Bank Profits Heading South

Another action by the Federal Reserve that could slow the spread of the subprime crisis is a cut in interest rates. Some are angry that the Fed hasn't acted already. TV host and investing guru Jim Cramer unleashed a memorable rant on the subject on Aug. 3.

But policymakers may be reluctant to bail out investors so quickly. First, the Fed, along with other central banks, is worried about inflation. Second, risk is part of investing, and markets don't operate properly if the central banks step in whenever risky investments fail. Maybe Ben Bernanke, the Fed chairman, "really feels that central banks should not save investors from their stupidity," Stein says.

Of course, a rate cut wouldn't restore the billions already lost in risky subprime hedge funds. Fed action would just be "preventing the crisis from becoming systemic and affecting every other market," Pasquariello says. Rate cuts may be needed soon because the credit crisis, while disturbing the markets, could soon start really hurting the economy.

Credit Markets Freezing Up

Stein has no doubt: "It will hurt the economy as a whole." That's because bank profits are sure to diminish or maybe even disappear, and, with credit markets freezing up, banks will find it harder to sell debt to others. That should cause banks to tighten lending to even creditworthy borrowers, stifling growth.

Fed policymakers "will probably ease credit conditions to institutions at the same time institutions are tightening credit to consumers," Rosenthal says.

Defaults on mortgage loans to poorer Americans may seem like a strange reason for a global financial crisis to begin, but these crises often start in out-of-the-way places. In fact, the world may be especially disturbed that this crisis is starting in the U.S., which has been a rock of stability in the global economy for decades.

Just the Panic Talking

When Asian, Russian, or South American economies underwent crises in the past decade, you saw so-called flights to quality as investors moved their money from developing nations to the U.S. "Now the question is: Where is the quality?" Pasquariello says. He believes the world's markets can relax when they have a better handle on the extent of the problem. "All this information will help investors sort this out," he says.

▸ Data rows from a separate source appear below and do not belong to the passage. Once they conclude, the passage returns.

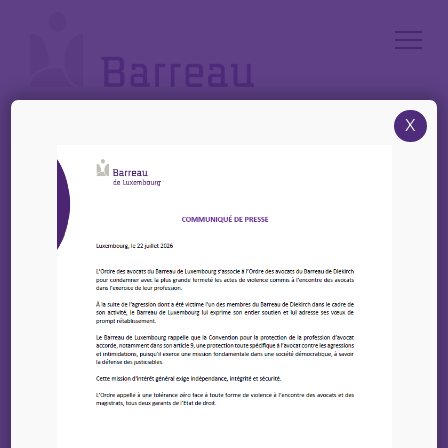
Cookies management panel
X
Accueil
/
News
/
Webinaire – Élaborer et déployer une charte d’utilisation de
l’intelligence artificielle
Webinaire – Élaborer et
déployer une charte
d’utilisation de
l’intelligence artificielle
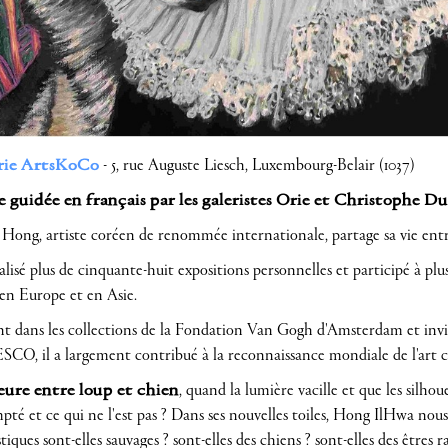
rie ArtsKoCo
- 5, rue Auguste Liesch, Luxembourg-Belair (1037)
e guidée en français par les galeristes Orie et Christophe Du
 Hong, artiste coréen de renommée internationale, partage sa vie entr
éalisé plus de cinquante-huit expositions personnelles et participé à plu
 en Europe et en Asie.
nt dans les collections de la Fondation Van Gogh d'Amsterdam et invi
SCO, il a largement contribué à la reconnaissance mondiale de l'art
eure entre loup et chien
, quand la lumière vacille et que les silhou
té et ce qui ne l'est pas ? Dans ses nouvelles toiles, Hong IlHwa nous 
tiques sont-elles sauvages ? sont-elles des chiens ? sont-elles des êtres ra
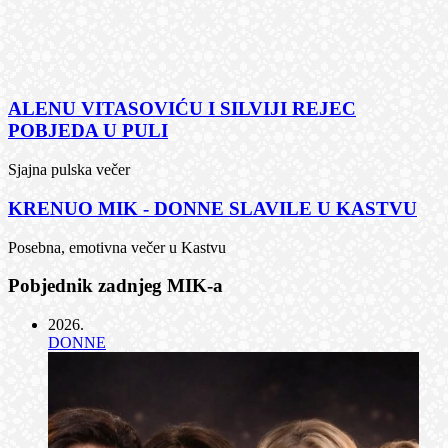
ALENU VITASOVIĆU I SILVIJI REJEC
POBJEDA U PULI
Sjajna pulska večer
KRENUO MIK - DONNE SLAVILE U KASTVU
Posebna, emotivna večer u Kastvu
Pobjednik zadnjeg MIK-a
2026
.
DONNE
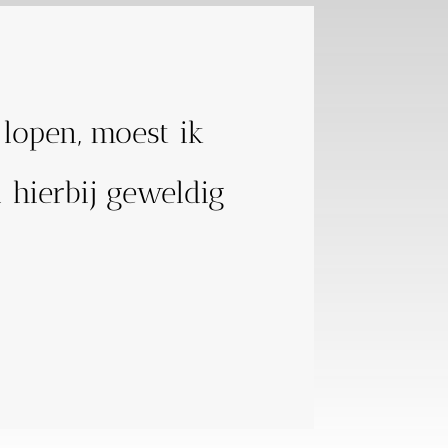
lopen, moest ik
 hierbij geweldig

After all, does it make any sense to sell European stocks because of problems with exotic debt instruments in the U.S.? That might just be the panic talking.

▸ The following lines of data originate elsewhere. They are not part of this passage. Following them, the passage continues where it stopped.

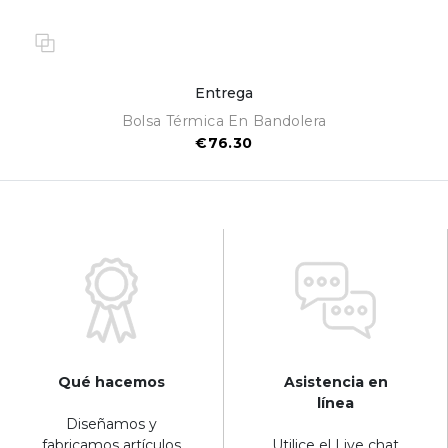
Entrega
Bolsa Térmica En Bandolera
€76.30
Qué hacemos
Asistencia en
línea
Diseñamos y
fabricamos artículos
Utilice el Live chat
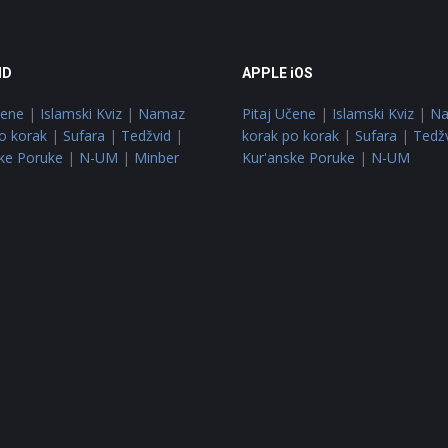
ID
APPLE iOS
čene
|
Islamski Kviz
|
Namaz
Pitaj Učene
|
Islamski Kviz
|
N
o korak
|
Sufara
|
Tedžvid
|
korak po korak
|
Sufara
|
Tedž
ke Poruke
|
N-UM
|
Minber
Kur'anske Poruke
|
N-UM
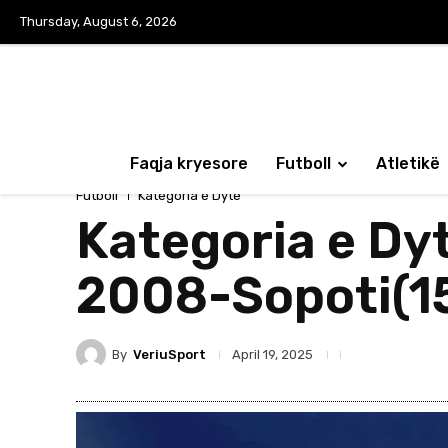
Thursday, August 6, 2026
Faqja kryesore
Futboll
Atletikë
Futboll
Kategoria e Dytë
Kategoria e Dyt
2008-Sopoti(15
By
VeriuSport
April 19, 2025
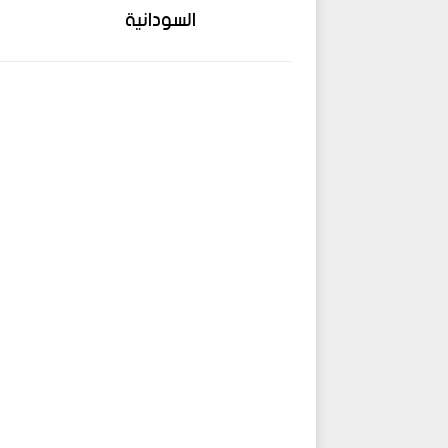
السودانية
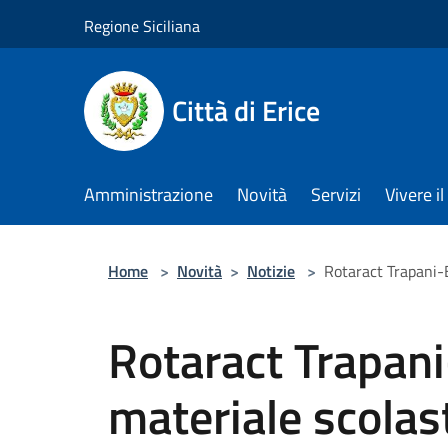
Salta al contenuto principale
Regione Siciliana
Città di Erice
Amministrazione
Novità
Servizi
Vivere 
Home
>
Novità
>
Notizie
>
Rotaract Trapani-E
Rotaract Trapani
materiale scolas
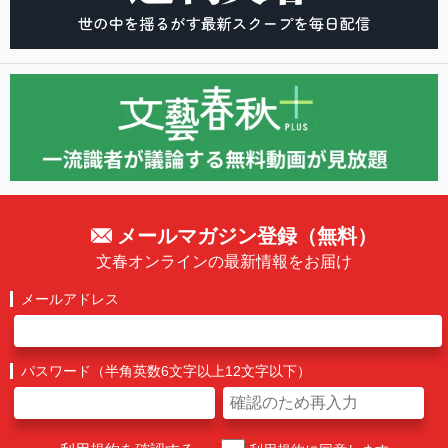
メールマガジン登録（無料）
文春オンラインの最新情報をお届け
メールアドレス
パスワード（半角英数6文字以上12文字以下）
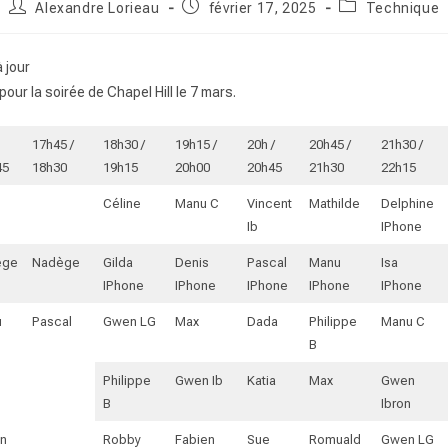
Auteur/autrice
Publication
Post
Alexandre Lorieau
février 17, 2025
Technique
de
publiée :
category:
la
publication :
à jour
 pour la soirée de Chapel Hill le 7 mars.
17h45 /
18h30 /
19h15 /
20h /
20h45 /
21h30 /
45
18h30
19h15
20h00
20h45
21h30
22h15
Céline
Manu C
Vincent
Mathilde
Delphine
Ib
IPhone
ège
Nadège
Gilda
Denis
Pascal
Manu
Isa
IPhone
IPhone
IPhone
IPhone
IPhone
u
Pascal
Gwen LG
Max
Dada
Philippe
Manu C
B
Philippe
Gwen Ib
Katia
Max
Gwen
B
Ibron
n
Robby
Fabien
Sue
Romuald
Gwen LG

As one more hedge against panic, investors might try putting the current financial problems in perspective. The economic fundamentals around the world and in the U.S. are excellent. Aggarwal lists them: market valuations are reasonable, the interest rate environment is good, employment is strong, and economic growth is booming globally.

Keeping a Cool Head

Despite all the worry and volatility, even stock prices are staying relatively high. The Dow Jones industrial average is at 95% of its all-time highs, Rosenthal points out. That's nowhere near the losses for the NASDAQ composite earlier this decade, when it lost more than half its value in a year.

There may even be some opportunities out there for investors. Take an example from the evil banker Henry Potter in It's a Wonderful Life. As George Bailey told the panicked depositors at his bank: "Don't you see what's happening? Potter isn't selling. Potter's buying! And why? Because we're panicky and he's not."

Potter may have been a miserable old tightwad, but he did have the good sense to keep a cool head amid a crisis and look for opportunities. Investors may want to keep that notion in mind in the weeks ahead.

Steverman is a reporter for BusinessWeek's Investing channel.